There really isn’t anything new here. Just the fact that, despite what deniers and the media have been saying, the consensus that human greenhouse gas emissions are causing the climate to warm is getting stronger all the time.

However there is a great summary of why we know that it is our GHG emissions, and not something else that is warming the climate.

Global warming can be attributed to human activities. Many lines of evidence support the conclusion that most of the observed warming since the start of the 20th century, and especially the last several decades, can be attributed to human activities, including the following:

  1. Earth’s surface temperature has clearly risen over the past 100 years, at the same time that human activities have resulted in a sharp increase in CO2 and other GHGs.
  2. Both the basic physics of the greenhouse effect and more details calculations dictate that increases in atmospheric GHGs should lead to warming of the earth’s surface and lower atmosphere.
  3. The vertical pattern of observed warming –with warming in the bottommost layer of the atmosphere and cooling immediately above- is consistent with warming cased by GHG increases and inconsistent with other possible causes (see bellow).
  4. Detailed simulations with sate-of-the-art computer-based models of the climate system are only able to reproduce the observed warming trend and patterns when human-induced GHG emissions are included,

In addition, other possible causes of the observed warming have been rigorously evaluated:

  1. As described above, the climate system varies naturally on a wide range of timescales, but a rigorous statistical evaluation of observed trends, supported by analysis with climate models, indicates that the observed warming, especially the warming since the late 1970s, cannot be attributed to natural variations.
  2. Satellite measurements conclusively show that solar output has not increased over the past 30 years, so an increase in energy from the sun cannot be responsible for recent warming. There is evidence that some of the warming observed during the first few decades of the 20th century may have been caused by a slight uptick in solar output, although this conclusion is much less certain.
  3. Direct measurements likewise show that the number of cosmic rays, which some scientists have posited might influence cloud formation and hence climate, have neither declined nor increased during the last 30 years. Moreover, a plausible mechanism by which cosmic rays might influence climate has not yet been demonstrated.
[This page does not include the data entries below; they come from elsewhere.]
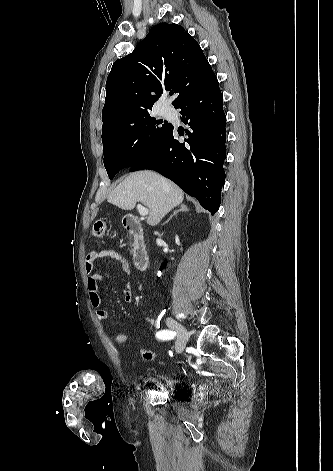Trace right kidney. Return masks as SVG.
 I'll list each match as a JSON object with an SVG mask.
<instances>
[{"label":"right kidney","instance_id":"1","mask_svg":"<svg viewBox=\"0 0 333 471\" xmlns=\"http://www.w3.org/2000/svg\"><path fill=\"white\" fill-rule=\"evenodd\" d=\"M175 242H176L177 245H180L178 236L175 237Z\"/></svg>","mask_w":333,"mask_h":471}]
</instances>
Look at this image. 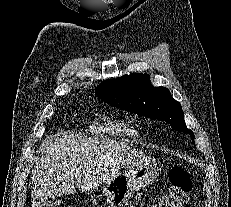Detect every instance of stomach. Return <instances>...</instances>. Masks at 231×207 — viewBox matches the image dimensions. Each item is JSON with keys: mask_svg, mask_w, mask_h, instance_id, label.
<instances>
[{"mask_svg": "<svg viewBox=\"0 0 231 207\" xmlns=\"http://www.w3.org/2000/svg\"><path fill=\"white\" fill-rule=\"evenodd\" d=\"M159 170L154 158L142 156L131 162L126 170L113 174L102 187L108 207H123L136 191L155 180Z\"/></svg>", "mask_w": 231, "mask_h": 207, "instance_id": "obj_1", "label": "stomach"}]
</instances>
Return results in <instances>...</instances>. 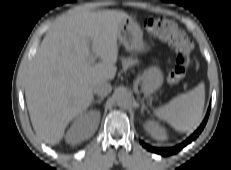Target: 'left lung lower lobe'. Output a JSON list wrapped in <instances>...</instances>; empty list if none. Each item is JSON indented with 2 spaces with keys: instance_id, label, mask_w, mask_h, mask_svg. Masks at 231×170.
Masks as SVG:
<instances>
[{
  "instance_id": "1",
  "label": "left lung lower lobe",
  "mask_w": 231,
  "mask_h": 170,
  "mask_svg": "<svg viewBox=\"0 0 231 170\" xmlns=\"http://www.w3.org/2000/svg\"><path fill=\"white\" fill-rule=\"evenodd\" d=\"M209 112H210V107L208 109V112H207V115L203 121V123L201 124V126L198 128L197 131H195L194 134H192L187 140H185L183 143L175 146V147H172V148H155V147H152V146H149L147 144H145L144 142L141 141V144L149 151L151 152H154V153H157V154H161L163 156H166V155H172V154H175L177 153L178 151H180L183 147H185L187 144H189L190 142H192L194 139H196L198 137V135L201 133V131L203 130L207 120H208V117H209Z\"/></svg>"
}]
</instances>
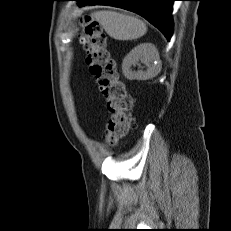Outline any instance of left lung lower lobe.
Here are the masks:
<instances>
[{
  "label": "left lung lower lobe",
  "mask_w": 231,
  "mask_h": 231,
  "mask_svg": "<svg viewBox=\"0 0 231 231\" xmlns=\"http://www.w3.org/2000/svg\"><path fill=\"white\" fill-rule=\"evenodd\" d=\"M79 6L86 4L112 5L135 12L155 27L170 40L172 36V4L176 0H74Z\"/></svg>",
  "instance_id": "0a47b994"
}]
</instances>
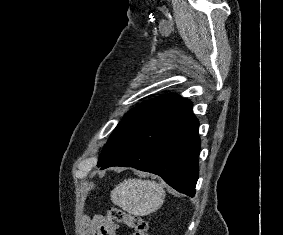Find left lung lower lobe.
Listing matches in <instances>:
<instances>
[{
  "mask_svg": "<svg viewBox=\"0 0 283 235\" xmlns=\"http://www.w3.org/2000/svg\"><path fill=\"white\" fill-rule=\"evenodd\" d=\"M199 122L187 99L166 108L128 137L99 167H134L161 176L190 197L198 179Z\"/></svg>",
  "mask_w": 283,
  "mask_h": 235,
  "instance_id": "0a47b994",
  "label": "left lung lower lobe"
}]
</instances>
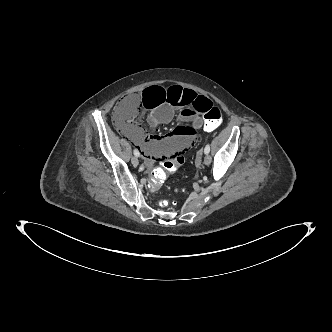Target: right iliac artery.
Here are the masks:
<instances>
[{"instance_id": "obj_1", "label": "right iliac artery", "mask_w": 332, "mask_h": 332, "mask_svg": "<svg viewBox=\"0 0 332 332\" xmlns=\"http://www.w3.org/2000/svg\"><path fill=\"white\" fill-rule=\"evenodd\" d=\"M134 155H135L136 157H139V156H140V153H139V151H138L137 149H134Z\"/></svg>"}]
</instances>
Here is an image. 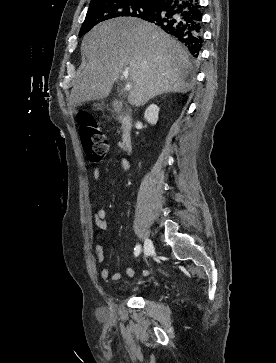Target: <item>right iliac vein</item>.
Wrapping results in <instances>:
<instances>
[{
    "instance_id": "obj_1",
    "label": "right iliac vein",
    "mask_w": 276,
    "mask_h": 363,
    "mask_svg": "<svg viewBox=\"0 0 276 363\" xmlns=\"http://www.w3.org/2000/svg\"><path fill=\"white\" fill-rule=\"evenodd\" d=\"M154 252V246L151 239L146 238L144 242V254L146 257L150 256Z\"/></svg>"
}]
</instances>
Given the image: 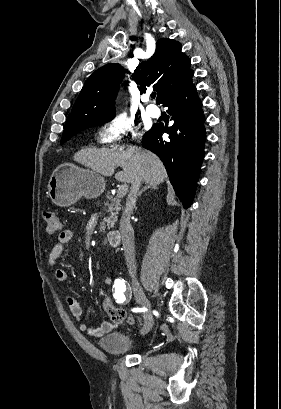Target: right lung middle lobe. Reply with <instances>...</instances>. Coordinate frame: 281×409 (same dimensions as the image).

Based on these and other lines of evidence, the Panel on Advancing the Science of Climate Change –along with an overwhelming majority of climate scientists (Rosenberg et al., 2010)- conclude that much of the observed warming since the start of the 20th century, and most of the warming over the last several decades, can be attributed to human activities.

It also focuses on a cumulative emissions budget, which some have dubbed the trillionth tonne meme. James Hrynyshyn explains what that means:

The idea, which is based on the fact that what matters most is how much carbon we spew into the atmosphere, not how fast and when we do it, has been around for a while. But it was given a catchy slogan last year when Nature published a couple of papers (here and here) and lots of supplementary commentary on “the trillionth tonne.” (It’s a good thing that tonnes and tons aren’t that different.)

Essentially, the problem boils down to an estimate of how much anthropogenic carbon the atmosphere can absorb before the Earth warms more than 2 °C, a number that turns out to be close to a trillion tonnes. We’ve already emitted a little over half that much, so we have to figure out how to budget the remaining 500 gigatonnes…

The intriguing thing about using the cumulative emissions approach is that it actually allows for a wide range of policy options. It also focuses the mind on the reality that the sooner we start cutting emissions, the longer we will have before spending the entire budget. Conversely, the later we wait, the steeper the slope of the decline will have to be. If we wait until the 2020s to start bringing real emissions down, we stand a very slim chance of avoiding catastrophic climate change. But if we start now, cutting at between 2% and 4% a year, things look a bit rosier.

That’s not to argue that a 2% annual cut for the next half century will be easy. But it’s certainly not in the realm of the impossible. Let’s hope this approach attracts yet more attention.

The bottom line is that the sooner our emissions start to drop the easier it will be to stay below the trillionth tone.